3 mai 2020.- Weather mostly cloudy (19°C). Fini la Firme que j'ai boulottée en moins de deux jours. Grisham est parfaitement maître de sa petite affaire. Belle précision, grande connaissance des arcanes financiers, judiciaires et mafieux, intrigue huilée jusqu'au plus petit rouage, rien ne grince. Le tout est parfaitement distrayant, reste à savoir si c'est vraiment de la littérature (la littérature grince). En parlant de choses qui grincent, j'ai aussi lu La Paix des Jardins de Vialatte. Un fond de tiroir, des poèmes de jeunesse qui n'étaient pas destinés à la publication. C'est charmant, on y sent l'influence de Carco, Levet, Toulet ou Larbaud et toutes les « thématiques » vialatiennes sont déjà là : 

Lamourette s’est pendu dans un tilleul touffu.
Les abeilles y vinrent et trouvèrent son corps
Roidi et mort entre les fleurs de miel.
Ses yeux ouverts miroitaient sous le soleil
Comme deux morceaux de verre cassé.
Et les abeilles, épouvantées, s’enfuirent dans l’arbre prochain,
Maison odorante, où dansait le vent des montagnes.

Une seule abeille, la plus jeune, restait,
Et, s’asseyant sur les lèvres du mort,
Elle suçait le miel de mille baisers
Qu’il n’avait jamais eus pour les vivants

(Intermède)

5 mai 2020.- Un peu de soleil, des nuages, du vent, de l'ennui aussi (25°C). Je travaille, je mange, je dors. Rien d'autre.

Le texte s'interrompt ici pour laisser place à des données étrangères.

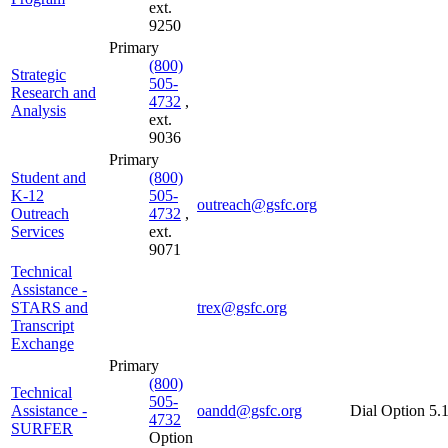
ext.
9250
Primary
(800)
Strategic
505-
Research and
4732
,
Analysis
ext.
9036
Primary
Student and
(800)
K-12
505-
outreach@gsfc.org
Outreach
4732
,
Services
ext.
9071
Technical
Assistance -
STARS and
trex@gsfc.org
Transcript
Exchange
Primary
(800)
Technical
505-
Assistance -
oandd@gsfc.org
Dial Option 5.
4732
SURFER
Option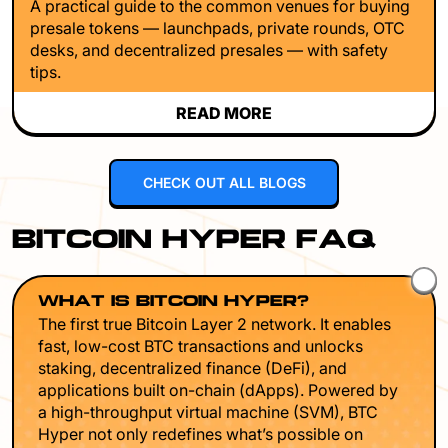
A practical guide to the common venues for buying
presale tokens — launchpads, private rounds, OTC
desks, and decentralized presales — with safety
tips.
READ MORE
CHECK OUT ALL BLOGS
BITCOIN HYPER FAQ
WHAT IS BITCOIN HYPER?
The first true Bitcoin Layer 2 network. It enables
fast, low-cost BTC transactions and unlocks
staking, decentralized finance (DeFi), and
applications built on-chain (dApps). Powered by
a high-throughput virtual machine (SVM), BTC
Hyper not only redefines what’s possible on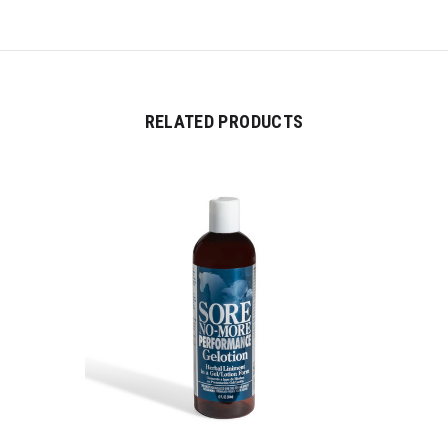
RELATED PRODUCTS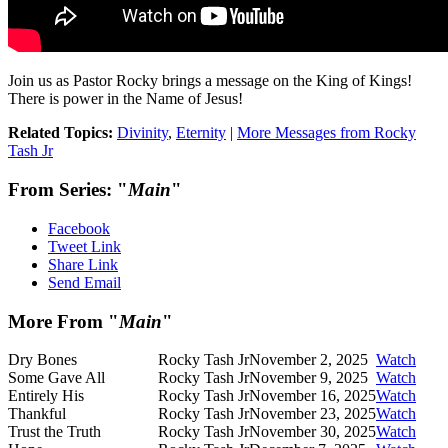
Join us as Pastor Rocky brings a message on the King of Kings!
There is power in the Name of Jesus!
Related Topics:
Divinity
,
Eternity
|
More Messages from Rocky
Tash Jr
From Series: "
Main
"
Facebook
Tweet Link
Share Link
Send Email
More From "
Main
"
Dry Bones
Rocky Tash Jr
November 2, 2025
Watch
Some Gave All
Rocky Tash Jr
November 9, 2025
Watch
Entirely His
Rocky Tash Jr
November 16, 2025
Watch
Thankful
Rocky Tash Jr
November 23, 2025
Watch
Trust the Truth
Rocky Tash Jr
November 30, 2025
Watch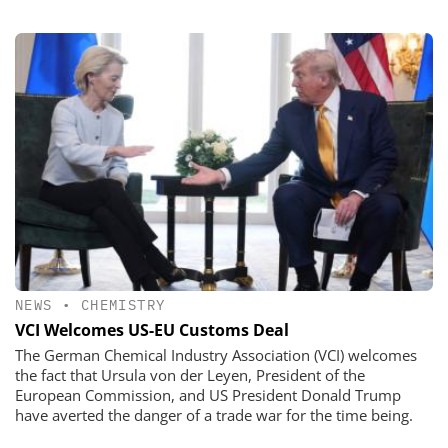
NEWS
•
CHEMISTRY
VCI Welcomes US-EU Customs Deal
The German Chemical Industry Association (VCI) welcomes
the fact that Ursula von der Leyen, President of the
European Commission, and US President Donald Trump
have averted the danger of a trade war for the time being.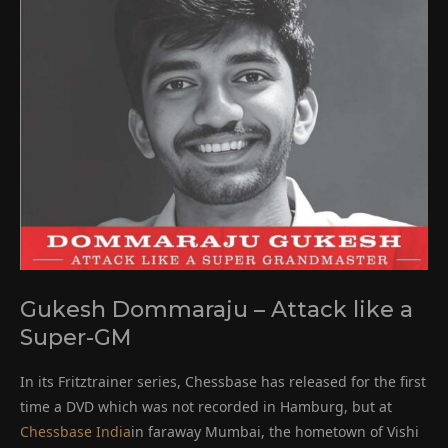
Gukesh Dommaraju – Attack like a
Super-GM
In its Fritztrainer series, Chessbase has released for the first
time a DVD which was not recorded in Hamburg, but at
Chessbase India
in faraway Mumbai, the hometown of Vishi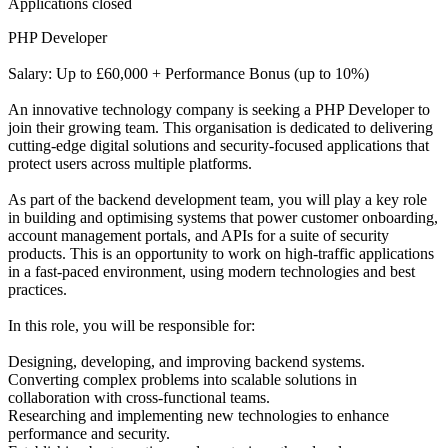
Applications closed
PHP Developer
Salary: Up to £60,000 + Performance Bonus (up to 10%)
An innovative technology company is seeking a PHP Developer to
join their growing team. This organisation is dedicated to delivering
cutting-edge digital solutions and security-focused applications that
protect users across multiple platforms.
As part of the backend development team, you will play a key role
in building and optimising systems that power customer onboarding,
account management portals, and APIs for a suite of security
products. This is an opportunity to work on high-traffic applications
in a fast-paced environment, using modern technologies and best
practices.
In this role, you will be responsible for:
Designing, developing, and improving backend systems.
Converting complex problems into scalable solutions in
collaboration with cross-functional teams.
Researching and implementing new technologies to enhance
performance and security.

6 mai 2020.- Ciel changeant (21°C). Lever 5H00. Labeur. Sieste. Rien lu. Le confinement c'est pour les autres. Après Dave Greenfield hier, Florian Schneider est mort aujourd'hui. Tristesse.

7 mai 2020.- Soleil voilé (23°C). Nerveux, en voulant à la terre entière, qui le mérite. Chez Cioran ces lignes que je tamponne sans l'ombre d'un doute : « Depuis l’âge de dix-sept ans, je suis affecté d’un mal secret, indécelable, mais qui a ruiné mes pensées et mes illusions : un fourmillement dans les nerfs, nuit et jour, et qui ne m’a permis, hormis les heures de sommeil, aucun moment d’oubli. Sentiment de subir un éternel traitement ou une éternelle torture ».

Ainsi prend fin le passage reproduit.